What controls early or late onset of tropical North Atlantic hurricane season?
The occurrence of first hurricane in early summer signifies the onset of an active Atlantic hurricane season. The interannual variation of this hurricane onset date is examined for the period 1979-2013. It is found that the onset date has a marked interannual variation. The standard deviation of the interannual variation of the onset day is 17.5 days, with the climatological mean onset happening on July 23.
A diagnosis of tropical cyclone (TC) genesis potential index (GPI) indicates that the major difference between an early and a late onset group lies in the maximum potential intensity (MPI). A further diagnosis of the MPI shows that it is primarily controlled by the local SST anomaly (SSTA). Besides the SSTA, vertical shear and mid-tropospheric relative humidity anomalies also contribute significantly to the GPI difference between the early and late onset groups.

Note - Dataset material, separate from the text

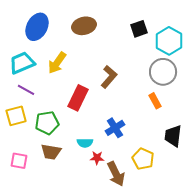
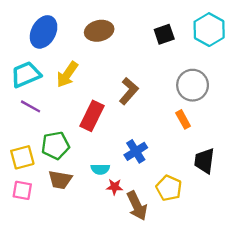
cyan hexagon: (169, 41) -> (209, 30), moved
yellow square: (16, 116) -> (22, 157), moved

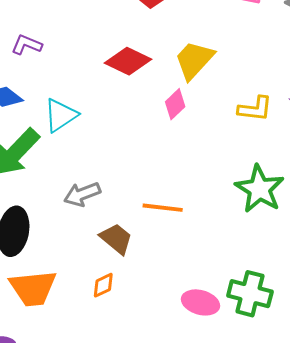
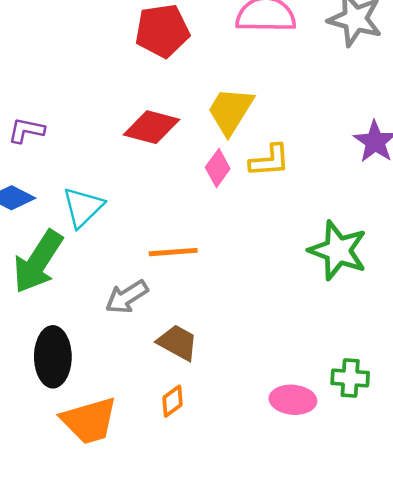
yellow L-shape: (255, 109) -> (270, 161), moved
orange line: (163, 208) -> (173, 252), moved
green cross: (250, 294) -> (350, 378), size x0.7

It is found that the anomalous warm (cold) SST over the tropical Atlantic, while uncorrelated with the Niño3 index, persists from the preceding winter to concurrent summer in the early (late) onset group. The net surface heat flux anomaly always tends to damp the SSTA, which suggests that ocean dynamics may play a role in maintaining the SSTA in the tropical Atlantic. The SSTA pattern with a maximum center in northeastern tropical Atlantic appears responsible for generating the observed wind and moisture anomalies over the main TC development region. A further study is needed to understand the initiation mechanism of the SSTA in the Atlantic.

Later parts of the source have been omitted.